Energy Reports (Nov 2022)
A novel two-stage data-driven model for ultra-short-term wind speed prediction
Abstract
Accurate prediction of wind speed and its output power is playing an essential role in the planning and scheduling of wind power grid. This study presents a novel two-stage data-driven model for ultra-short-term wind speed prediction based on the smoothing spline preprocessing (SSP) method and error optimization theory (EOT). Firstly, high-resolution wind data observed from 39 wind turbines are collected and transformed according to the proposed SSP method to eliminate the non-Gaussian and non-stationary features. Then, several individual models are introduced to perform multi-step ahead wind speed prediction for the transformed wind data, and the prediction of transformed data should be recovered to wind speed.

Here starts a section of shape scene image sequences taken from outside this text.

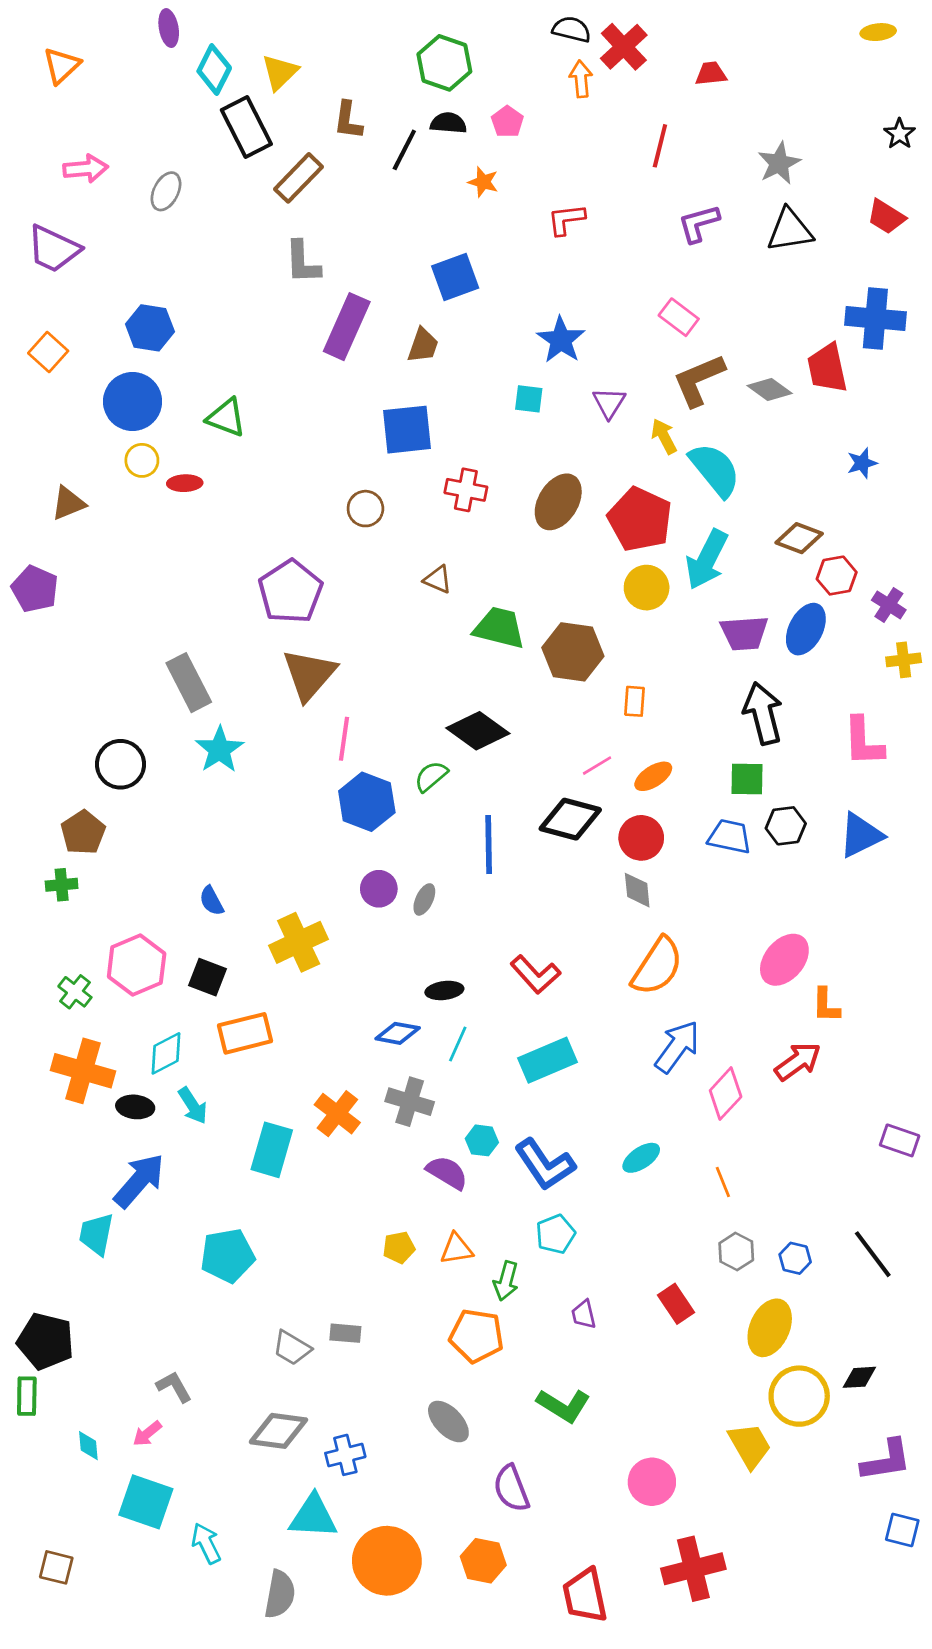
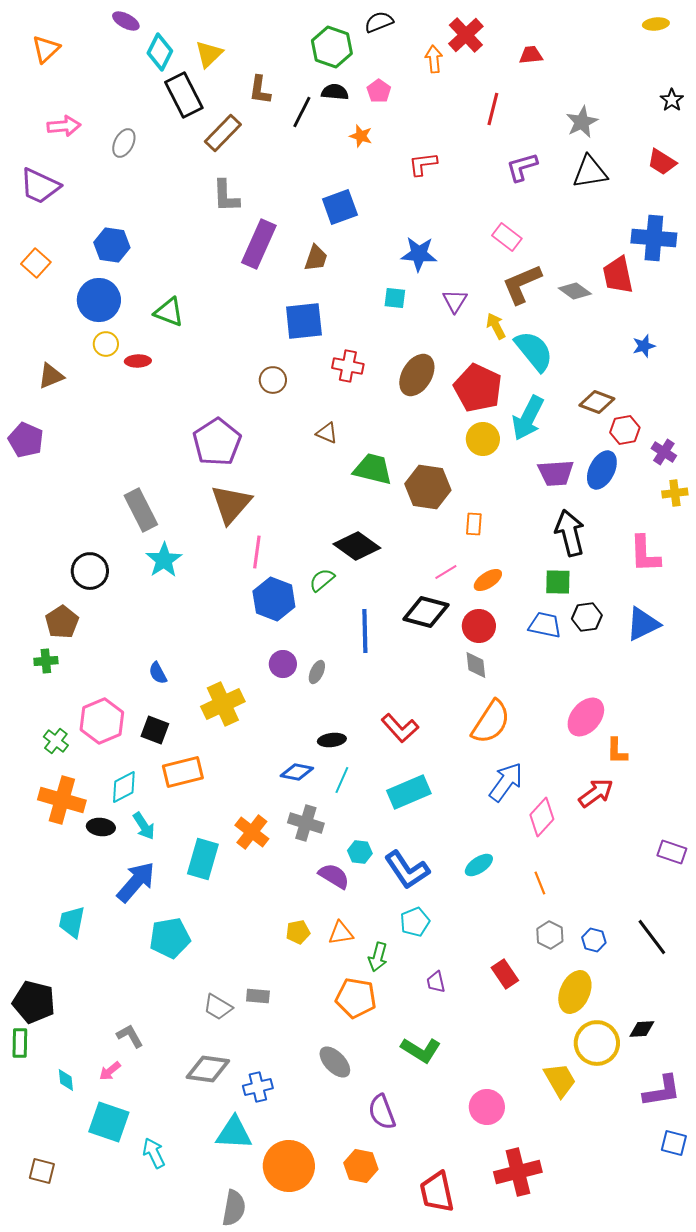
purple ellipse: (169, 28) -> (126, 21), turned -52
black semicircle: (572, 29) -> (379, 22), moved, turned -36
blue star: (561, 340) -> (419, 254), turned -30
blue arrow: (139, 1181) -> (136, 882), moved
gray semicircle: (280, 1594) -> (234, 1208), moved

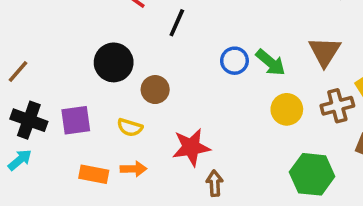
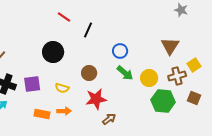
green arrow: (271, 62) -> (125, 73), moved
brown circle: (155, 90) -> (89, 73), moved
green hexagon: (312, 174) -> (163, 101), moved
brown arrow: (215, 183) -> (109, 119), turned 56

Finally, these single models are combined based on the proposed EOT theory for multi-step ahead wind speed prediction, and their accuracy and uncertainty are analyzed and compared with other existing models in depth. The results show that the proposed SSP method can reasonably identify non-Gaussian and non-stationary features of the original wind series, and the transformed data are more favorable for prediction. Furthermore, the suggested two-stage data-driven model can reduce prediction errors by 3%–20% compared with other models mentioned in this study, indicating that it is more effective and stable in terms of providing reasonable ultra-short-term wind speed prediction results.